P(piece of text is positive | words it contains) = P(it contains those words | piece of text is positive) * P(text is positive) / P(those words appear in any text in our training data).
Going term by term, here are a few things to take note of in this formula:
- The probability that a positive text contains the words we feed into the classifier, P(B|A), is a little complicated to calculate if we were to take into account how the probabilities change given the other words in the text. For example, it may be more likely that "yeah" is included in a piece of text given that "hell" is also in the text because "hell yeah!" is a common phrase. Maybe not from Shakespeare specifically, but as a general rule. Here, we make an important simplifying assumption: assume all the features are independent. So to find P(B|A) we just multiply the probability that a word is in a piece of text given that it is positive * the probability the next word is in piece of text given that is it positive…for all of the words.
- The probability that the text is positive, P(A), is what’s called the prior. In practice, these probabilities are typically based on the training data: what percent of positive texts do we have in the training dataset?
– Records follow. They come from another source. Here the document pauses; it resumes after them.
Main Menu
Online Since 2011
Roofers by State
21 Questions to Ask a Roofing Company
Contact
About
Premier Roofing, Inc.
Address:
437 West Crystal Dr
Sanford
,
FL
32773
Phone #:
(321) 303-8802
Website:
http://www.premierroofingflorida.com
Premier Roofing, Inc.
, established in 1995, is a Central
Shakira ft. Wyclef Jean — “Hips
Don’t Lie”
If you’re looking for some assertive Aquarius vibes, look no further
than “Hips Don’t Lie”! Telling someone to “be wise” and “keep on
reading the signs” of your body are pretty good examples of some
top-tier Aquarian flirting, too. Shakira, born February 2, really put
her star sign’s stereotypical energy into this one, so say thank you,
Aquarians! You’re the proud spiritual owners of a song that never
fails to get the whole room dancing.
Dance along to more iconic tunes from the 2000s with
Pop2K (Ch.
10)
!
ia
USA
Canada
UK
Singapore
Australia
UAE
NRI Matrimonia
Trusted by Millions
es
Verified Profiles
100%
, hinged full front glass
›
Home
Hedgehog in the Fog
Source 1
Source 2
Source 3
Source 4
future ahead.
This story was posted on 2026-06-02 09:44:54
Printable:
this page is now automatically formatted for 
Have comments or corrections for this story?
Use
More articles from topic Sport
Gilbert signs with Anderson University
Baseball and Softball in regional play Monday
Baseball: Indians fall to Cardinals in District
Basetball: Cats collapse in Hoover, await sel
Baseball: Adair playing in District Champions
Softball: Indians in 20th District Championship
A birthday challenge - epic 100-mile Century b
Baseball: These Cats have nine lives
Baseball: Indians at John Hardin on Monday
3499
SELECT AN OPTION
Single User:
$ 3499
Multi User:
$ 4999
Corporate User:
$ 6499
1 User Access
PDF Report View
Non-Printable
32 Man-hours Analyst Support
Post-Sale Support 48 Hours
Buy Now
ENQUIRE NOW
- The probability that a piece of text contains certain words, P(B), is to help us adjust the overall probability for words that may appear more or less often in general
The independence assumption made above means that the probability for each feature is calculated without looking at the other features around it – it is "naive" of those features, hence the name Naive Bayes.
Pitfalls and Mitigations
A few issues that arise with Naive Bayes implementations and what we can do to deal with them.
Repeated Words
Sometimes, our classifier can get thrown off if a word is repeated many times in a piece of text. For example, check out this tweet from July 2020. The New Jersey governor used the word "really" 19 times 😲 as he was calling out residents for having indoor parties during a pandemic.
We may be tempted to count the number of times a certain word appears in a piece of text, and assign 19 as our numerical representation for the word "really". However, each occurrence of "really" is not adding that much our understanding of the sentiment of this tweet. Instead, we just add a 1 in our array representation of this piece of text for one or more appearances of a word.
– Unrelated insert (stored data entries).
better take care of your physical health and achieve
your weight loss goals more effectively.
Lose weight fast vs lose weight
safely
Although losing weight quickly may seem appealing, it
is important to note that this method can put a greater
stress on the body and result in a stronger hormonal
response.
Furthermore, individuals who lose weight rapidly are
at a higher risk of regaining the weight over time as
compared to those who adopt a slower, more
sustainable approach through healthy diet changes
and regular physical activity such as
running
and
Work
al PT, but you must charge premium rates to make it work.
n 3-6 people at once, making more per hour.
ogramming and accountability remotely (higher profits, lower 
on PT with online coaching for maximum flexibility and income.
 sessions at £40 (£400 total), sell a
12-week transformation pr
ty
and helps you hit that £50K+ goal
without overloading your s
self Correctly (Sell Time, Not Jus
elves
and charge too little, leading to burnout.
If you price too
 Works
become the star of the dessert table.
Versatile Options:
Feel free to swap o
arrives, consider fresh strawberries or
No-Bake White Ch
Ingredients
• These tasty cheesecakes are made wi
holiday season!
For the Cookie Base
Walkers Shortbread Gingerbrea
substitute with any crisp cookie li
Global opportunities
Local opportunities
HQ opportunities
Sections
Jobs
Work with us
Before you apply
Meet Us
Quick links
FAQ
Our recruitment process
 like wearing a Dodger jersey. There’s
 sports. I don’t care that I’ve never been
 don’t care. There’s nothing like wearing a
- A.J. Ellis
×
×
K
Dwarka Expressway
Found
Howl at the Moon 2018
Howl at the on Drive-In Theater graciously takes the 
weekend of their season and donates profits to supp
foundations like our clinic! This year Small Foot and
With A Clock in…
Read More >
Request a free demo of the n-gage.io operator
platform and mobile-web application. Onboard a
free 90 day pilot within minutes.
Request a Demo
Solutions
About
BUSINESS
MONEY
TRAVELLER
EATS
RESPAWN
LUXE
Features That Don’t Appear in a Specific Class
Under our assumption of independence, we find the probability of a piece of text belonging to a certain class by multiplying the probability of a word occurring given that it’s part of a certain class, for every word in a piece of text. Sometimes, our training data for a certain class will not contain a word/feature.
For example, if none of the pieces of text that were labeled as positive in my training data contained the word "disgust," then P("digust" appears | the piece of text is positive) = 0. 🤭 That means that whatever we multiply it by (the probabilities for the rest of the words) will also end up being 0!
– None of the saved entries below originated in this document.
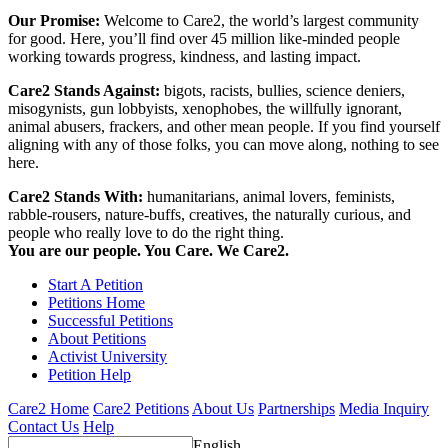
Our Promise:
Welcome to Care2, the world’s largest community
for good. Here, you’ll find over 45 million like-minded people
working towards progress, kindness, and lasting impact.
Care2 Stands Against:
bigots, racists, bullies, science deniers,
misogynists, gun lobbyists, xenophobes, the willfully ignorant,
animal abusers, frackers, and other mean people. If you find yourself
aligning with any of those folks, you can move along, nothing to see
here.
Care2 Stands With:
humanitarians, animal lovers, feminists,
rabble-rousers, nature-buffs, creatives, the naturally curious, and
people who really love to do the right thing.
You are our people. You Care. We Care2.
Start A Petition
Petitions Home
Successful Petitions
About Petitions
Activist University
Petition Help
Care2 Home
Care2 Petitions
About Us
Partnerships
Media Inquiry
Contact Us
Help
English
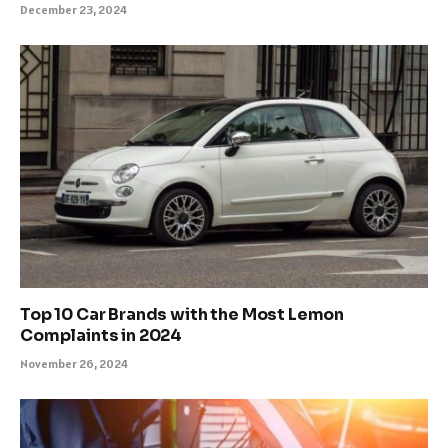
December 23, 2024
Top 10 Car Brands with the Most Lemon
Complaints in 2024
November 26, 2024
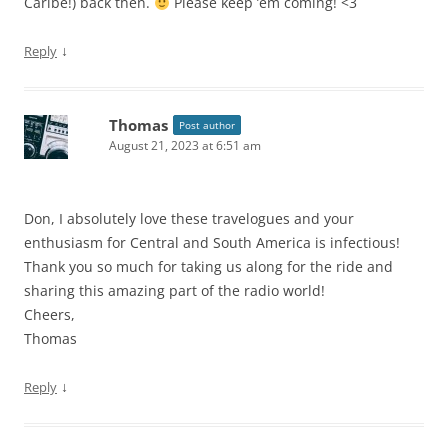
Caribe!) back then.
Please keep ’em coming! <3
↓
Reply
Thomas
Post author
August 21, 2023 at 6:51 am
Don, I absolutely love these travelogues and your
enthusiasm for Central and South America is infectious!
Thank you so much for taking us along for the ride and
sharing this amazing part of the radio world!
Cheers,
Thomas
↓
Reply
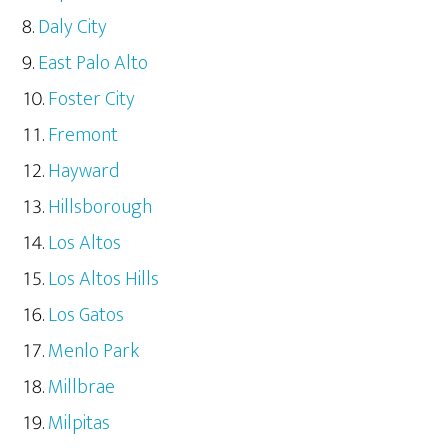
Daly City
East Palo Alto
Foster City
Fremont
Hayward
Hillsborough
Los Altos
Los Altos Hills
Los Gatos
Menlo Park
Millbrae
Milpitas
To mitigate this, we can add a little bit of probability mass to each element. Typically the probability we use for each word is: P = occurrences of that word in training data / total words in training data. So instead of saying the probability of "disgust" appearing is 0 / 100,000 for example, we can two to every element, so that it instead equals 2 / (100,000 + 2*# of distinct words) and we don’t get a 0. There is always a chance, however small 😉
The Main Takeaway
Naive Bayes models apply Bayes’ Theorem to text classification, and can be trained fairly easily, with relatively little computation compared to other models. However, they are not able to achieve the same accuracy that advanced text classification techniques do, given their reliance on the independence of each parameter – in reality the words we see next to each other in pieces of text are dependent on each other.